A letter that I did not send to my dear uncle, who sent me a climate change denial article from a right-wing copypasta content farm

1523-4 woodblock of a skeleton playing a drum next to a well dressed man and woman

The Lady by Hans Holbein

Dear Uncle,

I guess you sent me this article because you see how worried I am about climate change on twitter and you don’t believe it’s happening. I remember you talking about the emails hacked from the Climate Research Unit at UEA several years ago, but I didn’t realize you were skeptical about the effects of climate change.

I am very sorry to say that climate change is happening. I don’t want to believe it’s true and I don’t want to believe it’s as bad as it is. My whole PhD is premised on the idea that maybe [a really important species] would be able to adapt better than our projections said because of [cool feature of their biology]. (I don’t have the answer yet, but it’s not looking promising.)

I’ve spent the last 15 years learning about biology and ecology and the natural world and participating in the scientific process and working with other scientists. Obviously, I don’t know everything and science isn’t perfect. But most of us are trying our best and aren’t out to trick anyone. I believe climate change is happening and so does nearly every scientist I’ve ever known. We have disagreements about how fast it’s happening and what its exact effects will be and if we can survive it, but we agree that it’s going to be very, very bad.

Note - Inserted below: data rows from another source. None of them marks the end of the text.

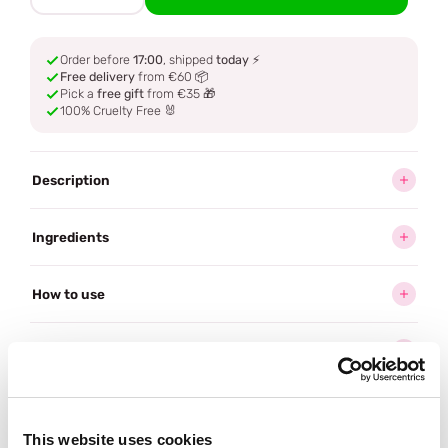
Order before
17:00
, shipped
today
⚡
Free delivery
from €60 📦
Pick a
free gift
from €35 🎁
100% Cruelty Free 🐰
Description
Ingredients
How to use
Delivery
Reviews (1)
This website uses cookies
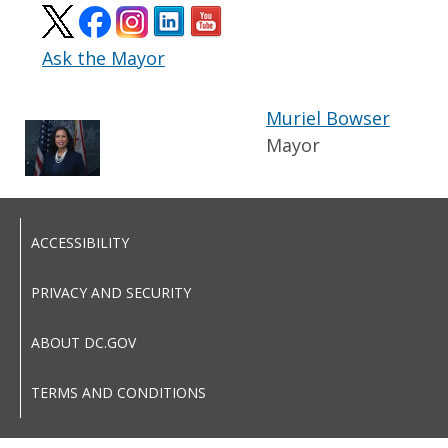
Ask the Mayor
Muriel Bowser
Mayor
ACCESSIBILITY
PRIVACY AND SECURITY
ABOUT DC.GOV
TERMS AND CONDITIONS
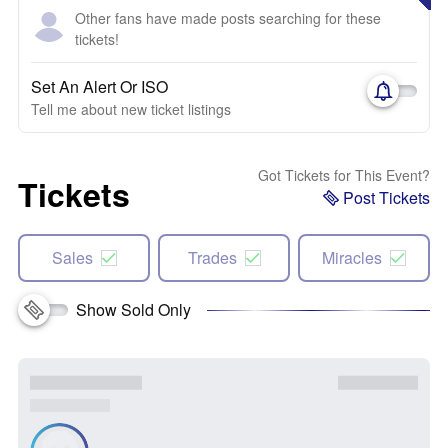
Other fans have made posts searching for these
tickets!
Set An Alert Or ISO
Tell me about new ticket listings
Got Tickets for This Event?
Tickets
Post Tickets
Sales
Trades
Miracles
Show Sold Only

I’m so convinced climate change is happening that I spend a great deal of time that I should be working on my PhD or that I could be doing things I love like reading novels and dancing instead writing letters to politicians and advocating for policies that would help slow climate change or at least help us adapt. I’m so convinced that I cry about it and am terrified about the world I’ll grow old in. I’m so convinced that I’ve tried to convince my mother to move (and I think you all probably should as well, especially your kids) because the southeast is going to get so much hotter and flood and fire prone during my lifetime that it’s going to severely disrupt the economy and make people very sick.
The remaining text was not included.